How do spacecrafts propel through space where there is no oxygen for combustion?


How do spacecrafts propel through space where there is no oxygen for combustion?

In: 4

Three pieces:

1. There’s nothing to slow them down, so once they get going they can just coast forever. A spacecraft like Voyager hasn’t had propulsion in decades, but is still rapidly flying away from the solar system.

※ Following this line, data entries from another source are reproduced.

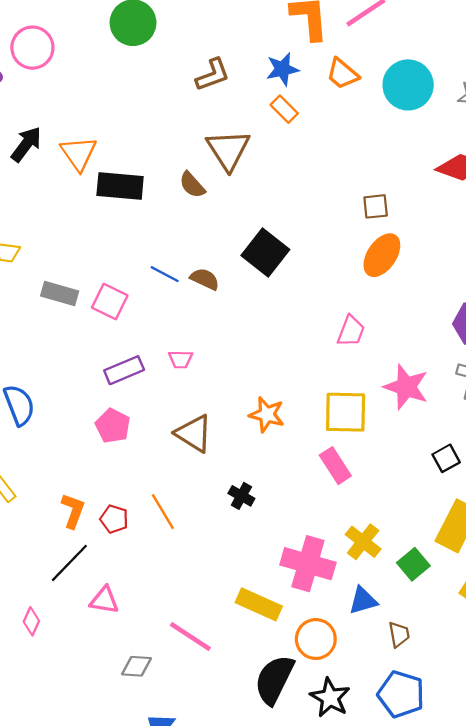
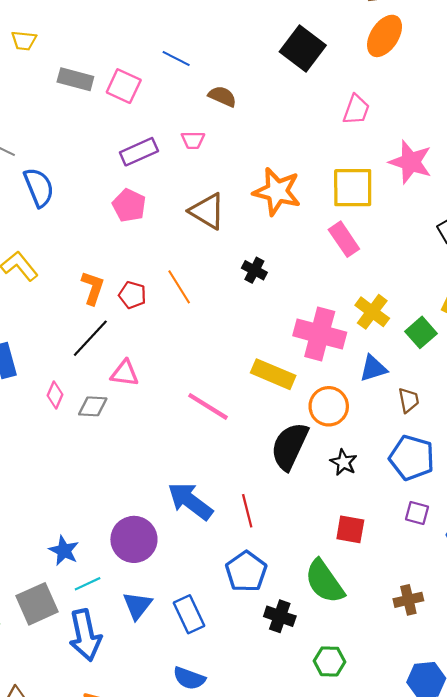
black square: (265, 253) -> (303, 49), moved
brown semicircle: (205, 279) -> (222, 96), moved
orange star: (267, 415) -> (277, 191), size x1.4
gray diamond: (136, 666) -> (93, 406), moved
black star: (330, 698) -> (344, 462), size x0.7

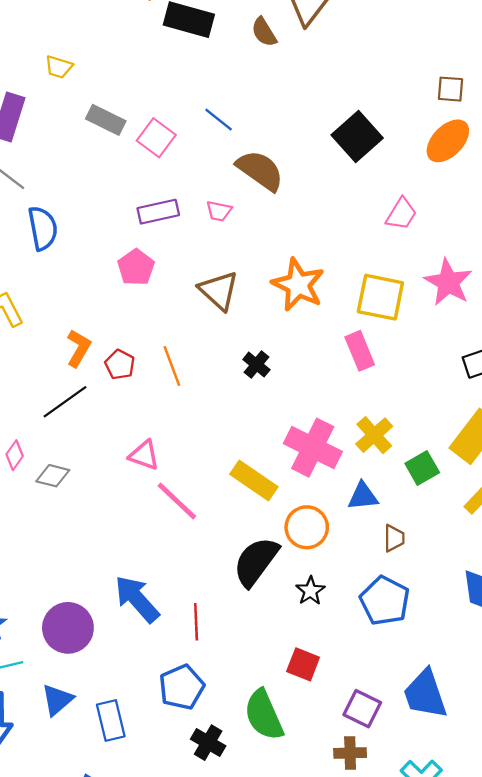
brown semicircle: (222, 96) -> (260, 170), size x1.6
pink triangle: (125, 373) -> (144, 455), moved
purple square: (417, 513) -> (362, 709), moved, size x1.4

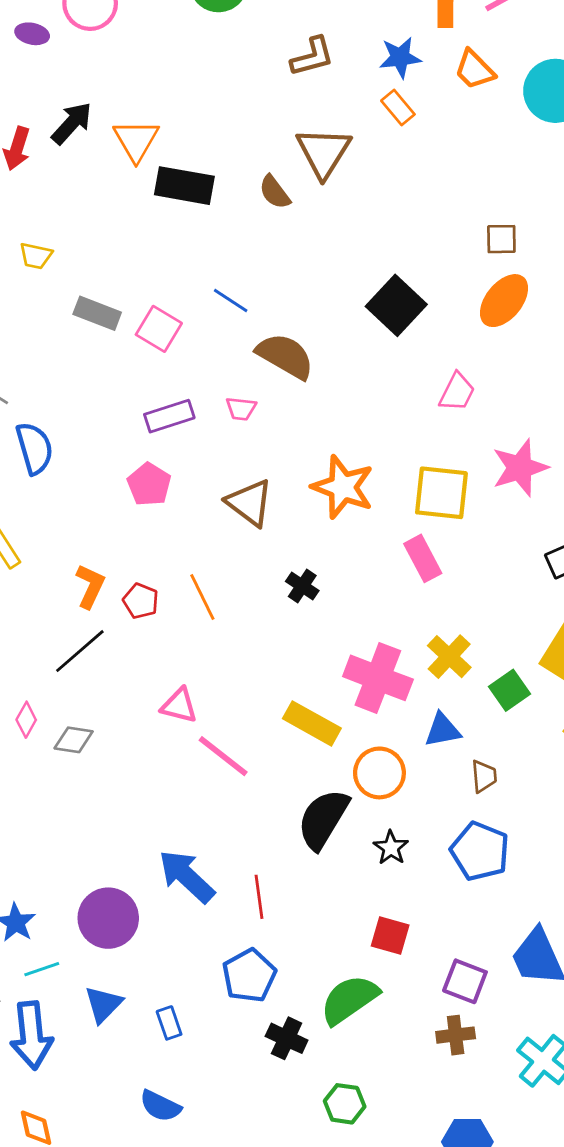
pink star: (448, 282) -> (520, 468), turned 30
green semicircle: (264, 715) -> (349, 1000), turned 84
blue rectangle: (111, 720) -> (169, 1023), size x0.7

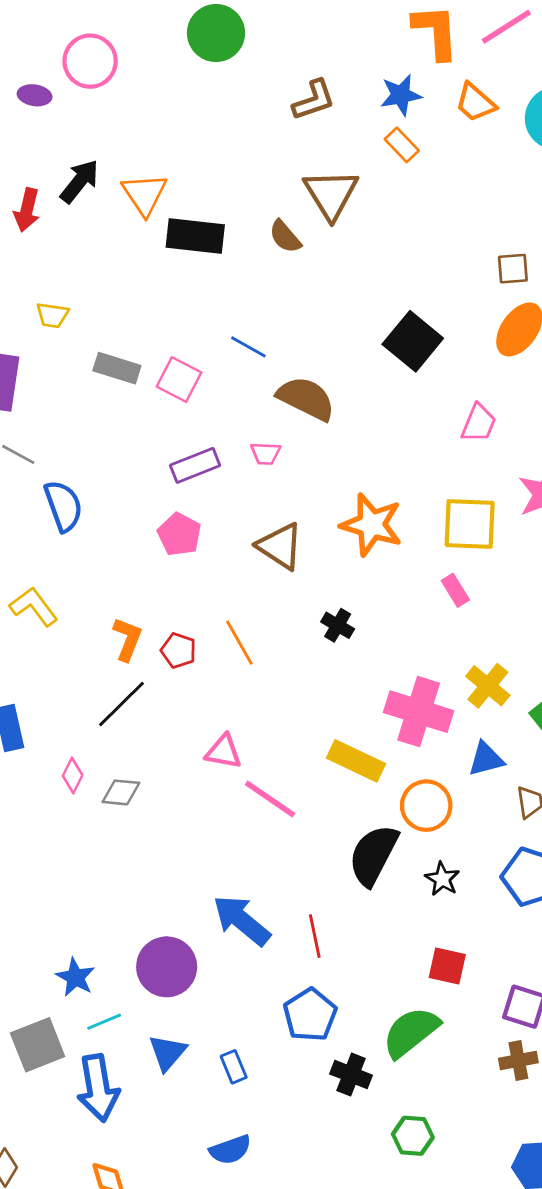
pink rectangle: (423, 558) -> (455, 590), size x0.7
blue semicircle: (160, 1106) -> (230, 1150), turned -42

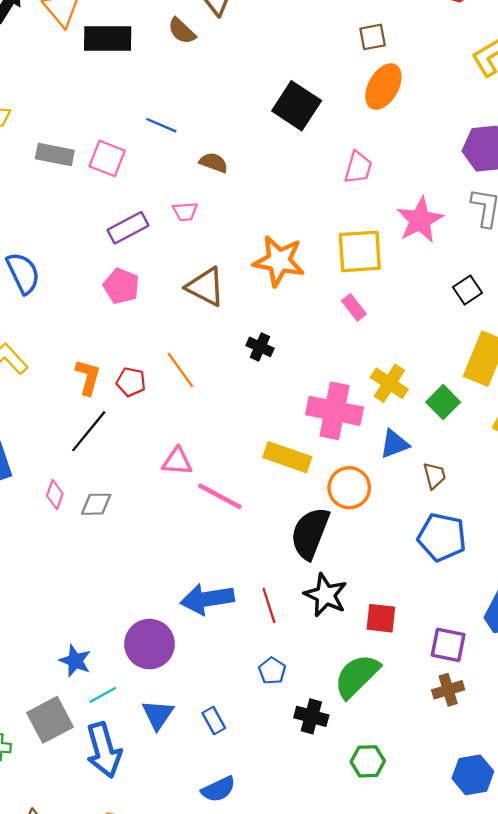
brown semicircle: (306, 398) -> (214, 163), size x0.6
black star: (442, 879) -> (326, 595), moved, size x1.5
blue arrow: (242, 920) -> (207, 599), turned -42
blue pentagon: (310, 1015) -> (272, 671), size x0.6

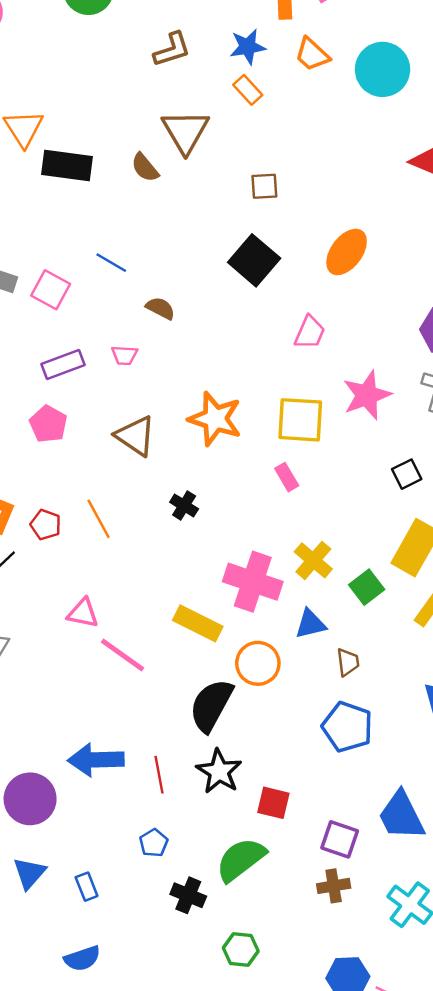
brown square: (373, 37) -> (264, 186), moved

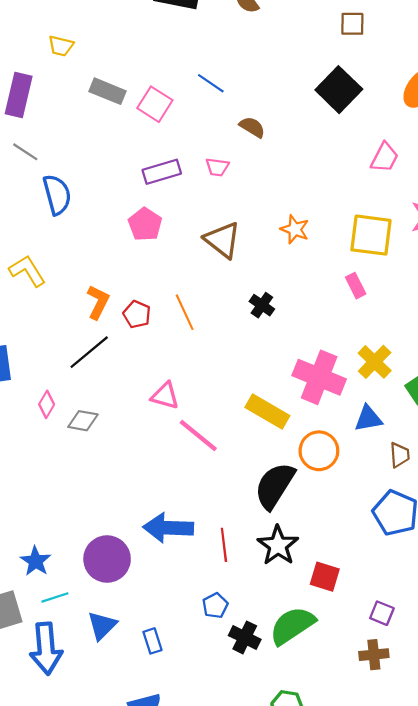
orange star: (215, 419) -> (295, 229), size x0.6
purple square: (340, 839) -> (382, 613), size x0.7
black cross: (188, 895) -> (245, 637), moved

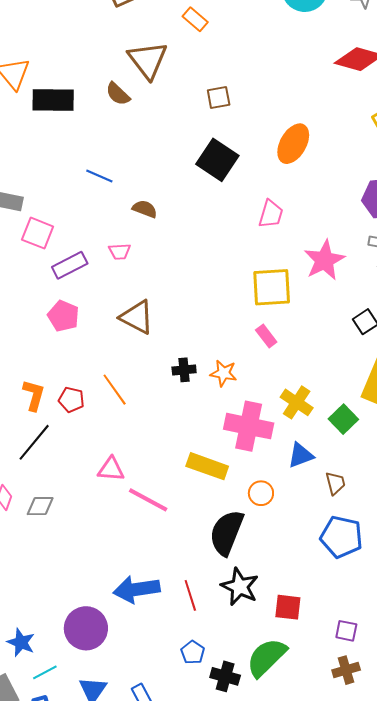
pink square: (155, 104) -> (38, 233), moved
orange star: (295, 229) -> (224, 373), moved
black cross: (262, 305) -> (184, 370), turned -30
orange circle: (319, 451) -> (261, 493), size x0.7

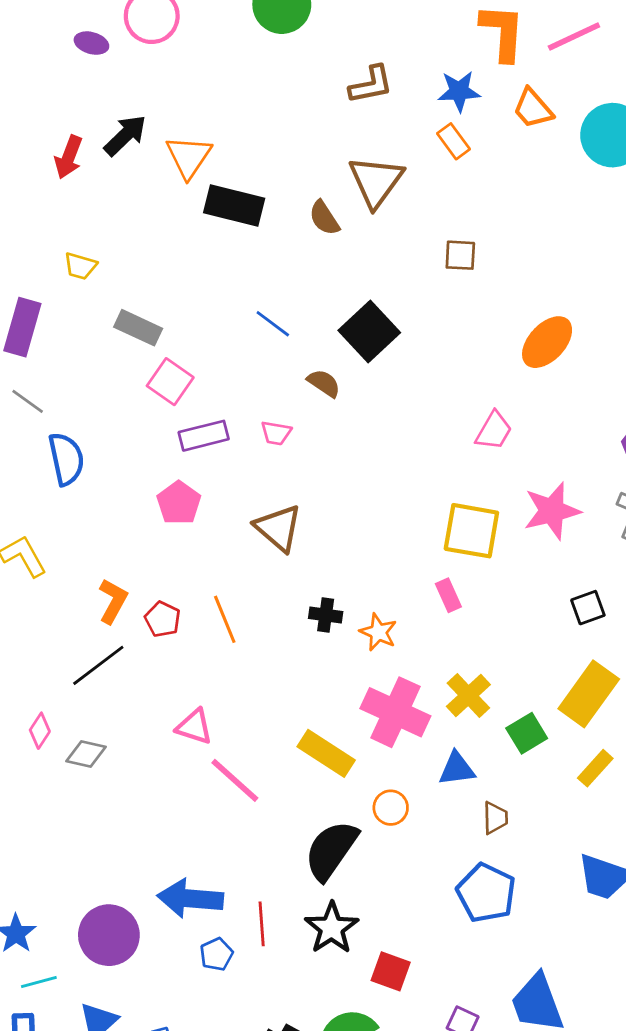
black square: (217, 160) -> (369, 332), moved
blue pentagon: (193, 652) -> (216, 954), moved

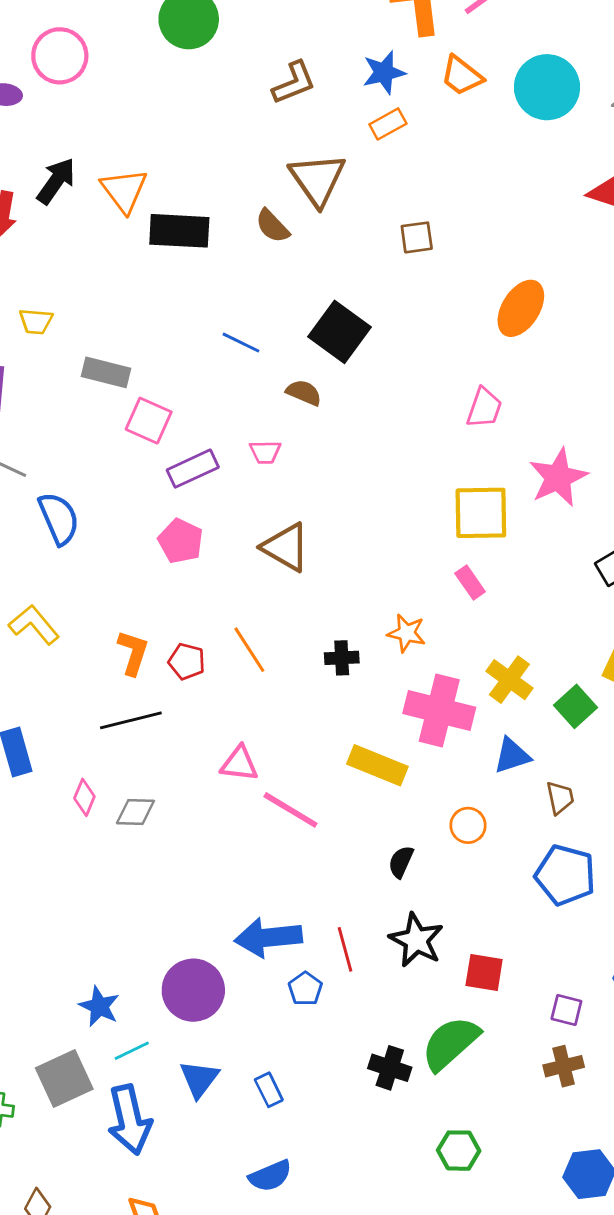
orange rectangle: (453, 141) -> (388, 124), turned -72
black cross: (326, 615) -> (342, 658), moved
black line: (98, 665) -> (131, 720), turned 34
orange circle: (391, 808) -> (468, 825), moved
black semicircle: (331, 850) -> (401, 862), size x0.5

2. Not all space propulsion systems are based on burning things. Ultimately for a spacecraft propulsion system to work it needs to eject something with momentum. To do that takes energy. Combustion is convenient since you wind up with hot exhaust that has both momentum and energy, so it’s a nicely packaged way of getting lots of thrust in space, but there are other systems that are better in other settings. For example, one may use solar panels to generate electricity, then use that electricity to shoot some Xenon gas at *incredible* velocities. This winds up being a lot more efficient, and oxygen is never needed.

3. The rockets that do use oxygen bring it along with them. It’s effectively just another fuel–you get one tank for oxygen (typically liquefied for the sake of space) and one tank that contains something like Kerosene or liquefied hydrogen.

Some rockets have oxygen inside of them. Others use chemicals that don’t need oxygen to burn. Most of the fires we see/make on the ground or in the air use oxygen, because it’s easy, but it’s possible to make fire without it.

Rockets don’t use atmospheric oxygen, they carry all their propellant with them. This is why multiple stages are used, so you can drop the huge propellant tanks it took to get into orbit, and the extremely heavy engines needed to lift those tanks off the ground.

As for what you’re burning, you might be burning liquid oxygen and either kerosene or liquid hydrogen, but these are usually used early in flight, and discarded by the time the spacecraft starts its actual mission(these are relatively difficult to light, and cryogenic propellants don’t keep forever). For the long term propulsion, you usually use hypergolic bipropellants like hydrazine and N2O4, or in some newer satellites, ion drives that use solar power and noble gases.

Monopropellants like hydrogen peroxide are even simpler, but have less shelf life and performance.

How much you can accelerate depends on the mass of your rocket compared to the mass of your propellant, and the exhaust velocity.

If you have single stage a rocket with an exhaust velocity of 3000m/s , that is 90% propellant by mass, you can accelerate by 6.9 kilometers per second before you run out of fuel. This is called Δv (delta v, or change in velocity).

It takes about 9km/s of Δv to get into orbit.

The oxygen is carried in the fuel. Part of its chemical makeup.

Even at launch, rockets do not use atmospheric oxygen. They have no air intake, nothing is taken into the rocket to aid combustion.

Certain craft use hypergolic fuels, which ignite spontaneously when two chemicals are mixed, and unless I’m mistaken, these are not oxygen-based….

There’s an analogy with explosives, which will detonate on their own, without the need to take in oxygen first. The reaction either uses the oxygen in the chemical makeup, or uses a chemical reaction not based on oxygen.